Where do we live in D.C.?
We live about 2 blocks from where portions of the famous cookbook Mastering the Art of French Cooking were written in the late 1950's. No joke.
At 2706 Olive Street in Georgetown sits a small wooden, federal-style house built after the Civil War. In 1948, Julia and Paul Child purchased the house and lived there before relocating to Europe. According to Realestate.Boston.com, "The Childs, who had met in what was then Ceylon when both worked for the OSS, bought the house in May 1948, after they returned to Washington from overseas. In their first year on Olive Street, Child struggled to impress her new husband with a limited culinary repertoire,and toiled in the kitchen late at night. “I’d usually plop something on the table by 10 p.m., have a few bites, and collapse into bed,’’ she wrote in her memoir, “My Life in France.’’"

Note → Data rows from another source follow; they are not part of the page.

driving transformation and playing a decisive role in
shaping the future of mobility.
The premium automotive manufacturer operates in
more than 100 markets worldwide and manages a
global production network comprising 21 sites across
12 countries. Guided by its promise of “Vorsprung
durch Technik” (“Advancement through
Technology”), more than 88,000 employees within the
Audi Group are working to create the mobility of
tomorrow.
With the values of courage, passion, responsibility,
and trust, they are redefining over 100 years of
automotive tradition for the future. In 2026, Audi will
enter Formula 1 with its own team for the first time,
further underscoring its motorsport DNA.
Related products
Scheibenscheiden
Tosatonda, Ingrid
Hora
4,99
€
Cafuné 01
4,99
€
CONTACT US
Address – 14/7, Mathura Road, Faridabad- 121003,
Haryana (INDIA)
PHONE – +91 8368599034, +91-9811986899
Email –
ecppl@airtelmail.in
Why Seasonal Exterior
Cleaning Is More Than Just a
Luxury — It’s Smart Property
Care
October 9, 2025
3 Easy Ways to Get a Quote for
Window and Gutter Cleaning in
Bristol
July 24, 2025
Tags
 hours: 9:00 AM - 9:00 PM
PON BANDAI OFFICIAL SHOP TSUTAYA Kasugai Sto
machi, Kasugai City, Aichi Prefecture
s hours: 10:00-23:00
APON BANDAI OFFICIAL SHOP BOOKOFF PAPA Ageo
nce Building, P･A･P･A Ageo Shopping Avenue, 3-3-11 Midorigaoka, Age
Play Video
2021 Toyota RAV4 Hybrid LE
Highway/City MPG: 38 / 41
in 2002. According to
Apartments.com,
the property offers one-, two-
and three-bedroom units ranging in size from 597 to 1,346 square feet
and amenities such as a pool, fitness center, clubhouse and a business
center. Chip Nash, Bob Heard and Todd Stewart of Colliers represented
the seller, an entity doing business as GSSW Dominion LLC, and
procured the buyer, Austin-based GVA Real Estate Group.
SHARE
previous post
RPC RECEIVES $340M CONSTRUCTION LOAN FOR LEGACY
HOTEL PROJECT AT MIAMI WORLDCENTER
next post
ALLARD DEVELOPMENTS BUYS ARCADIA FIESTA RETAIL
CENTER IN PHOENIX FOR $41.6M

They returned to the house in 1956 after Julia had become an accomplished chef while living in Paris and elsewhere in Europe. The Childs lived there until l959. During the time in D.C., Julia worked on French recipes and wrote portions of Mastering the Art of French Cooking. She later wrote, “Most of my time was spent revising and retyping our now dog-eared, note-filled, butter-and-food-stained manuscript.’’ She also taught weekly cooking classes in her kitchen: quiche aux fruits de mer, coq au vin, tarte aux pommes. The Childs moved to Massachusetts in 1959.
Unfortunately, the house on Olive Street has suffered from decades of neglect. Today, Julia Child's "little jewel on Olive Street" is a sad sight with peeling paint, rotting wood and a sagging foundation. After all, it is a wood house built 150 years ago.
Not to worry. In 2015, the house was purchased by a fan of Julia Child who is working to restore it. After working through the multi-year permitting process, he recently started reconstruction of the house. Currently, the interior is demolished down to its studs and the cellar is being repaired.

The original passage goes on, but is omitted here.